A person holds hailstones during a hailstorm in Gympie, Queensland, Australia October 11, 2018 in this picture obtained from social media. @ambrosiaindiangympie/via REUTERS
A person holds a sample of the hailstones that fell in Queensland during a storm. Photo: @ambrosiaindiangympie via Reuters
Thursday's wild storms have cost a Queensland family a $AU2 million crop of peaches and nectarines, and they're not insured.

The storm that annihilated the Francis family's peach and nectarine orchard came and went in 20 furious minutes.

But the squash-ball sized hail it dumped has left the family with losses totalling $AU2 million, a third of the way through what should have been a bumper harvest.

"A couple more weeks and we would have had all the fruit off the trees," said Shane Francis, a third-generation stone fruit farmer from storm-ravaged Kumbia, in the South Burnett region.

"But two weeks into a six-week pick and we've probably lost 80%. It's a lot of money."

Ms Francis said his family had been looking forward to a bumper crop before super-cell storms and tornadoes lashed southern Queensland on Thursday.
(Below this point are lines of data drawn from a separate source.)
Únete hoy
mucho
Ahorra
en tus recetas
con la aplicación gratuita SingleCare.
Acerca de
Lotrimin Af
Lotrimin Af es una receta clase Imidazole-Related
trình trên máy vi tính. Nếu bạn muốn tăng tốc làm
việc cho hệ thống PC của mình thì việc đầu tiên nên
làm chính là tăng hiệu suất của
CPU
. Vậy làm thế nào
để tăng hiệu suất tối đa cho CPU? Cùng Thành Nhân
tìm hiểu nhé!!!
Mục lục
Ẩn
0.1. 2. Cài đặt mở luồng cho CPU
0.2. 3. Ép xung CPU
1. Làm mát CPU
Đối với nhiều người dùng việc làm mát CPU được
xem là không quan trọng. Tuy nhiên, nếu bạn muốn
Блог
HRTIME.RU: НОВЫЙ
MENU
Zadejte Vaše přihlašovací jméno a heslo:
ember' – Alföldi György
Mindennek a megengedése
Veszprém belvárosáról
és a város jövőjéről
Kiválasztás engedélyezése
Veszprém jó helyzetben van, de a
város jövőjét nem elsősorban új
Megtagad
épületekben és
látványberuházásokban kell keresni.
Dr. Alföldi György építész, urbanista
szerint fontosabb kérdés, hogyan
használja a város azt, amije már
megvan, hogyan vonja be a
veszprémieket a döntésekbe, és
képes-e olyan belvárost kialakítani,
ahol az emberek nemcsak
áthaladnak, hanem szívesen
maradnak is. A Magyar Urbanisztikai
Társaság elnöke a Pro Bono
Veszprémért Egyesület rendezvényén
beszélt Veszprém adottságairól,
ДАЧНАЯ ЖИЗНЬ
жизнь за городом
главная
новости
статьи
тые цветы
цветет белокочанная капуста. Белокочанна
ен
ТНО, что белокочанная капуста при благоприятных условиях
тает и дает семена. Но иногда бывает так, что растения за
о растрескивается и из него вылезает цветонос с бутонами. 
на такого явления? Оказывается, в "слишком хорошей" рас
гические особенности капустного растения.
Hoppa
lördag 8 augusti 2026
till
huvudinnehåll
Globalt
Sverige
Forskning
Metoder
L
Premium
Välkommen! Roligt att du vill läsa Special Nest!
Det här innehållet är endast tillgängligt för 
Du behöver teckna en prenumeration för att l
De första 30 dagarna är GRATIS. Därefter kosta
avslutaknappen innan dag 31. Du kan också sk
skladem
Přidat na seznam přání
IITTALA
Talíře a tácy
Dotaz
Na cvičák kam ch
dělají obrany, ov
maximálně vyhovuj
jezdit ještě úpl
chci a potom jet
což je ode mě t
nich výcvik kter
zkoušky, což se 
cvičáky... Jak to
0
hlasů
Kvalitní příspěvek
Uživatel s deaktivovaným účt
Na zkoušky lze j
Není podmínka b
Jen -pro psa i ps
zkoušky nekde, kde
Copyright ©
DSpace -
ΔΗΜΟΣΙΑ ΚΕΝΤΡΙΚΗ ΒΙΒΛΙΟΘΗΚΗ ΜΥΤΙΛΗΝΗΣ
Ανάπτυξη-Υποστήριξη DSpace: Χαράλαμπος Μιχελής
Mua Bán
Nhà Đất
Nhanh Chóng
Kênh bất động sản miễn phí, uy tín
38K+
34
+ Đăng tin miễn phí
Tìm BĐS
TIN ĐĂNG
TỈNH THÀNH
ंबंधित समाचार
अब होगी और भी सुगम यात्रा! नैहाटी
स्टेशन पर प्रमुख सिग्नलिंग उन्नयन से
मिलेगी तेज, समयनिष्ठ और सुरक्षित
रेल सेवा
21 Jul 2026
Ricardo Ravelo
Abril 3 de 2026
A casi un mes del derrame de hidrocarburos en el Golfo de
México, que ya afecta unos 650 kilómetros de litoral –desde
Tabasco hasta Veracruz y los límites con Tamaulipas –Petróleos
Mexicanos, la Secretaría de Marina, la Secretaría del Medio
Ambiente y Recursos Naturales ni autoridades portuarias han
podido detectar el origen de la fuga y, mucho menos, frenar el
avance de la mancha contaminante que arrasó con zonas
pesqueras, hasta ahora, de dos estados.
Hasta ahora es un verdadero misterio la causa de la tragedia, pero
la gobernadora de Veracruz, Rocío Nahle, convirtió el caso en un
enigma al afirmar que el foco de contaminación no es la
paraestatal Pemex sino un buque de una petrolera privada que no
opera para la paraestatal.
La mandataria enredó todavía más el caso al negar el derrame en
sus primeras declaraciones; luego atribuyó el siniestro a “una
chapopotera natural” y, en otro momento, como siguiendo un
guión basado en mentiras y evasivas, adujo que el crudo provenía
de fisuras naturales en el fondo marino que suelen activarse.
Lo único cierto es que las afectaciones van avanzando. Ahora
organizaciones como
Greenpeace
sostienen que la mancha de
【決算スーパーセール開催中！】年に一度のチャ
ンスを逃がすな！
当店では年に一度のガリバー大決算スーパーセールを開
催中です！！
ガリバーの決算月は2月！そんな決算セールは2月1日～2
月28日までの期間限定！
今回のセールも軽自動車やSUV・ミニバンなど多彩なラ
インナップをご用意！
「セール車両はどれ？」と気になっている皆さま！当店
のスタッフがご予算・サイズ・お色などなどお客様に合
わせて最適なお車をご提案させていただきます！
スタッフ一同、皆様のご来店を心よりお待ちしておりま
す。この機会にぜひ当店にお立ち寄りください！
After losing part of their crop to severe storms on Boxing Day last year, it was a welcome sight to see their trees heavy with high-quality fruit.

"It's a little bit tough copping two whacks," Mr Francis said.

The family will spend the rest of Friday cleaning up their packing shed after its windows were shattered, sending shards of glass into their sorting machine.

He said his family doesn't want handouts, but would welcome government support in the form of cheap loans, especially given they opted not to take out costly insurance this year.

"We produce $AU90,000 (worth of fruit) a hectare, and they would only insure us for $AU30,000 a hectare so the bill was going to be $AU65,000," he said.

"This is the first time we haven't been insured in 20 to 25 years just because of the cost of it."